Farmland values rose 16% in 2007 in Illinois, Wisconsin, Michigan and Indiana, the largest annual increase in almost 30 years, according to the Chicago Federal Reserve Bank. In 2006, farmland values in the district rose 9%. From 2004 through 2007, the annual gain averaged 12%. Adjusted for inflation, the four-year gain averaged 8% a year.
The 2007 data, based on 265 responses from agricultural bankers in the Chicago district, was reported in the Chicago Feds AgLetter issued Feb. 28. Farmland data for the entire U.S. for 2007 wont be available until August, said David B. Oppedahl, business economist for the Chicago Fed. But the national average increase in farmland was 14% in 2006,according to a U.S. Department of Agriculture report.

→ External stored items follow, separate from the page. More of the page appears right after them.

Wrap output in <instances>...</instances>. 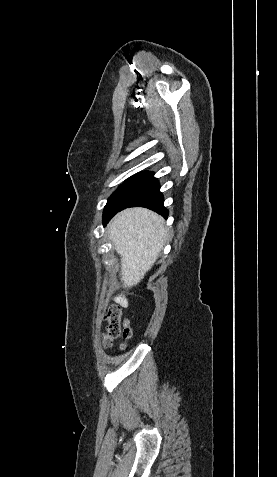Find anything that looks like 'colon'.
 <instances>
[{
    "label": "colon",
    "instance_id": "obj_1",
    "mask_svg": "<svg viewBox=\"0 0 277 477\" xmlns=\"http://www.w3.org/2000/svg\"><path fill=\"white\" fill-rule=\"evenodd\" d=\"M121 315V308L119 306H114L108 310L105 316V319L108 322L104 334V345L106 347L111 346L112 342L119 337H122L123 343L121 344V347H124L126 342L132 336V329L128 320L121 322Z\"/></svg>",
    "mask_w": 277,
    "mask_h": 477
}]
</instances>
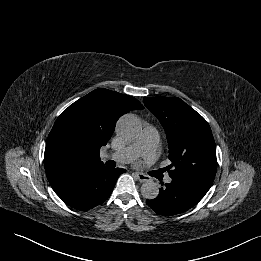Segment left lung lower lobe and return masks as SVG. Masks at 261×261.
Wrapping results in <instances>:
<instances>
[{
    "label": "left lung lower lobe",
    "instance_id": "obj_1",
    "mask_svg": "<svg viewBox=\"0 0 261 261\" xmlns=\"http://www.w3.org/2000/svg\"><path fill=\"white\" fill-rule=\"evenodd\" d=\"M211 185L212 183L200 178L173 177L171 183L160 188V193L156 198L147 200L146 203L159 215H177L195 206L205 196Z\"/></svg>",
    "mask_w": 261,
    "mask_h": 261
}]
</instances>
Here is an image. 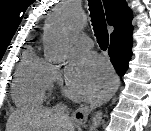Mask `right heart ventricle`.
Segmentation results:
<instances>
[{
	"label": "right heart ventricle",
	"mask_w": 151,
	"mask_h": 131,
	"mask_svg": "<svg viewBox=\"0 0 151 131\" xmlns=\"http://www.w3.org/2000/svg\"><path fill=\"white\" fill-rule=\"evenodd\" d=\"M51 66L34 50L24 52L15 73L12 96L18 106L41 105L51 84Z\"/></svg>",
	"instance_id": "e07e8e85"
}]
</instances>
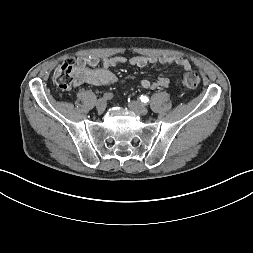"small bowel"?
<instances>
[{
	"mask_svg": "<svg viewBox=\"0 0 253 253\" xmlns=\"http://www.w3.org/2000/svg\"><path fill=\"white\" fill-rule=\"evenodd\" d=\"M157 62L163 65H177L184 71L191 69L190 62L182 57L162 56L160 58H156L135 56L127 58L125 56H114L100 59L94 56H82L79 58L81 67L76 75V84L110 86L117 83H123L124 81H120L108 69L125 63H129L139 68H144ZM169 83L170 81L167 77L160 75L154 81L142 79L139 84L144 89H159L167 88Z\"/></svg>",
	"mask_w": 253,
	"mask_h": 253,
	"instance_id": "obj_1",
	"label": "small bowel"
}]
</instances>
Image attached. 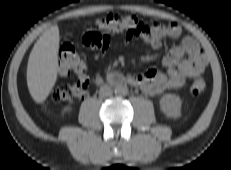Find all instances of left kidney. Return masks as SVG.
<instances>
[{"label": "left kidney", "instance_id": "5707ae66", "mask_svg": "<svg viewBox=\"0 0 231 170\" xmlns=\"http://www.w3.org/2000/svg\"><path fill=\"white\" fill-rule=\"evenodd\" d=\"M181 100L174 94H166L160 100V107L163 113L170 118H177L181 115Z\"/></svg>", "mask_w": 231, "mask_h": 170}]
</instances>
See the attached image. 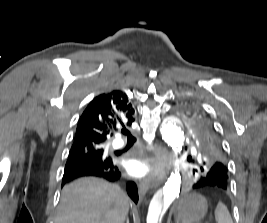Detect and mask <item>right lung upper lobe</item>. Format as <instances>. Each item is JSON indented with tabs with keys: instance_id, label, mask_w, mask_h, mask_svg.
<instances>
[{
	"instance_id": "right-lung-upper-lobe-1",
	"label": "right lung upper lobe",
	"mask_w": 267,
	"mask_h": 223,
	"mask_svg": "<svg viewBox=\"0 0 267 223\" xmlns=\"http://www.w3.org/2000/svg\"><path fill=\"white\" fill-rule=\"evenodd\" d=\"M133 122L134 109L125 93L114 90L98 95L81 115L71 149L83 145L103 148L109 136Z\"/></svg>"
}]
</instances>
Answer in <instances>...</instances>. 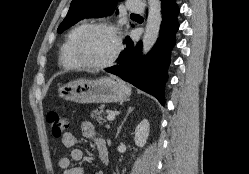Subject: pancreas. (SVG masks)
<instances>
[{"label":"pancreas","instance_id":"cf45deb5","mask_svg":"<svg viewBox=\"0 0 249 174\" xmlns=\"http://www.w3.org/2000/svg\"><path fill=\"white\" fill-rule=\"evenodd\" d=\"M103 108H104L103 106H100L99 107L100 110L95 109L93 111V115H92V116H95L97 121L100 122V123L105 122V120L103 119V116L105 114L104 111H103ZM106 127L109 128V125L107 124Z\"/></svg>","mask_w":249,"mask_h":174}]
</instances>
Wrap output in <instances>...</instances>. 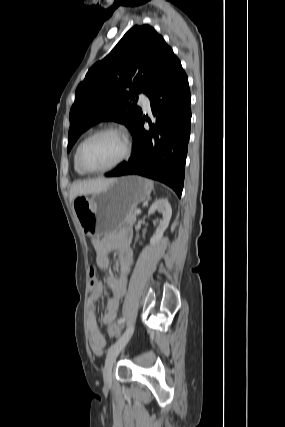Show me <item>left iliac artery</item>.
<instances>
[{"label": "left iliac artery", "instance_id": "left-iliac-artery-1", "mask_svg": "<svg viewBox=\"0 0 285 427\" xmlns=\"http://www.w3.org/2000/svg\"><path fill=\"white\" fill-rule=\"evenodd\" d=\"M125 322V318H120L119 320H118V323L119 324H122V323H124Z\"/></svg>", "mask_w": 285, "mask_h": 427}]
</instances>
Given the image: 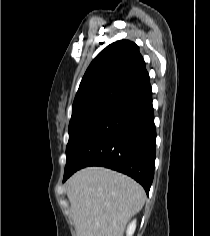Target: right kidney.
I'll return each mask as SVG.
<instances>
[{
  "mask_svg": "<svg viewBox=\"0 0 210 236\" xmlns=\"http://www.w3.org/2000/svg\"><path fill=\"white\" fill-rule=\"evenodd\" d=\"M135 228H136V220H133L127 228V231H126L127 235L126 236H132L135 231Z\"/></svg>",
  "mask_w": 210,
  "mask_h": 236,
  "instance_id": "1",
  "label": "right kidney"
}]
</instances>
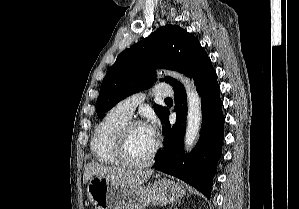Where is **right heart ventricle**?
<instances>
[{
	"label": "right heart ventricle",
	"instance_id": "e07e8e85",
	"mask_svg": "<svg viewBox=\"0 0 299 209\" xmlns=\"http://www.w3.org/2000/svg\"><path fill=\"white\" fill-rule=\"evenodd\" d=\"M129 120L116 107L111 109L96 125L91 141L95 158L105 164H118L115 156V137L120 127Z\"/></svg>",
	"mask_w": 299,
	"mask_h": 209
}]
</instances>
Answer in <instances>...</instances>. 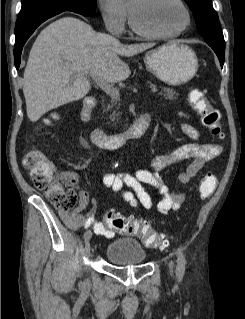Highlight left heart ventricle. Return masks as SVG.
<instances>
[{
  "label": "left heart ventricle",
  "mask_w": 245,
  "mask_h": 319,
  "mask_svg": "<svg viewBox=\"0 0 245 319\" xmlns=\"http://www.w3.org/2000/svg\"><path fill=\"white\" fill-rule=\"evenodd\" d=\"M140 24L154 32L171 33L182 28L186 15L175 0H129Z\"/></svg>",
  "instance_id": "b2bd125f"
}]
</instances>
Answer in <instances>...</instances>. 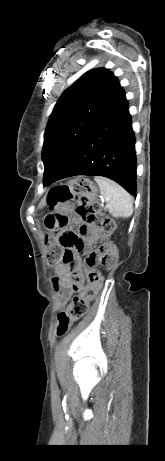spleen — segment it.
<instances>
[{
	"label": "spleen",
	"instance_id": "3e777b00",
	"mask_svg": "<svg viewBox=\"0 0 165 461\" xmlns=\"http://www.w3.org/2000/svg\"><path fill=\"white\" fill-rule=\"evenodd\" d=\"M100 193L106 201V209L115 218H128L133 213V198L119 184L105 177L96 176Z\"/></svg>",
	"mask_w": 165,
	"mask_h": 461
}]
</instances>
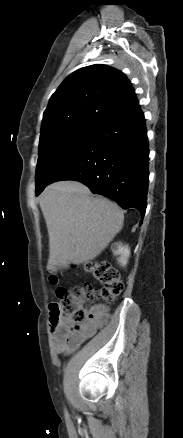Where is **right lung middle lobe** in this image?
Returning <instances> with one entry per match:
<instances>
[{
    "instance_id": "dd1d6c3e",
    "label": "right lung middle lobe",
    "mask_w": 183,
    "mask_h": 438,
    "mask_svg": "<svg viewBox=\"0 0 183 438\" xmlns=\"http://www.w3.org/2000/svg\"><path fill=\"white\" fill-rule=\"evenodd\" d=\"M97 126L77 125L52 130L40 137L36 193L45 188L88 143Z\"/></svg>"
}]
</instances>
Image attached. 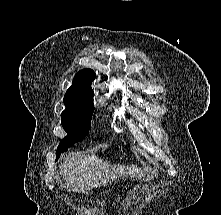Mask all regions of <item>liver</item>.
<instances>
[{
	"label": "liver",
	"mask_w": 221,
	"mask_h": 215,
	"mask_svg": "<svg viewBox=\"0 0 221 215\" xmlns=\"http://www.w3.org/2000/svg\"><path fill=\"white\" fill-rule=\"evenodd\" d=\"M59 173L65 187L74 192L86 191L87 194L91 188L107 186L111 180L119 181V177H142L136 165H110L107 160L82 152H72L64 157Z\"/></svg>",
	"instance_id": "liver-1"
}]
</instances>
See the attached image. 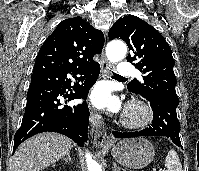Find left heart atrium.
Returning <instances> with one entry per match:
<instances>
[{
  "label": "left heart atrium",
  "instance_id": "left-heart-atrium-1",
  "mask_svg": "<svg viewBox=\"0 0 199 171\" xmlns=\"http://www.w3.org/2000/svg\"><path fill=\"white\" fill-rule=\"evenodd\" d=\"M91 103L98 108H109L117 109V99L111 95L110 90L107 86H97L91 93Z\"/></svg>",
  "mask_w": 199,
  "mask_h": 171
}]
</instances>
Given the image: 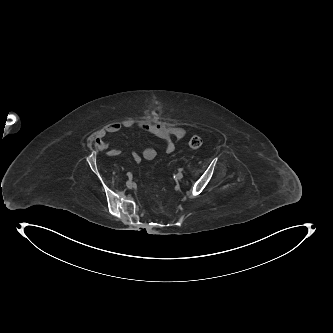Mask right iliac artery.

Mr. Oppedahl, author of the report, said in an interview that hes heard of some very good returns for institutional investors. Higher net farm income boosted farmland values toward the end of 2007 as corn and soybean prices moved even higher than a year ago, fueled by demand for both ethanol and exports, Mr. Oppedahl wrote in the report. The district accounts for half of corn and 40% of soybean production in the U.S., Mr. Oppedahl said in the interview.
Inflation-adjusted farmland values have more than doubled from their low in 1986, the report said. So, even with the strong run of increases in farmland values from 2004 to 2007, there was room for continued increases, as expected by district bankers, before approaching new records in real terms.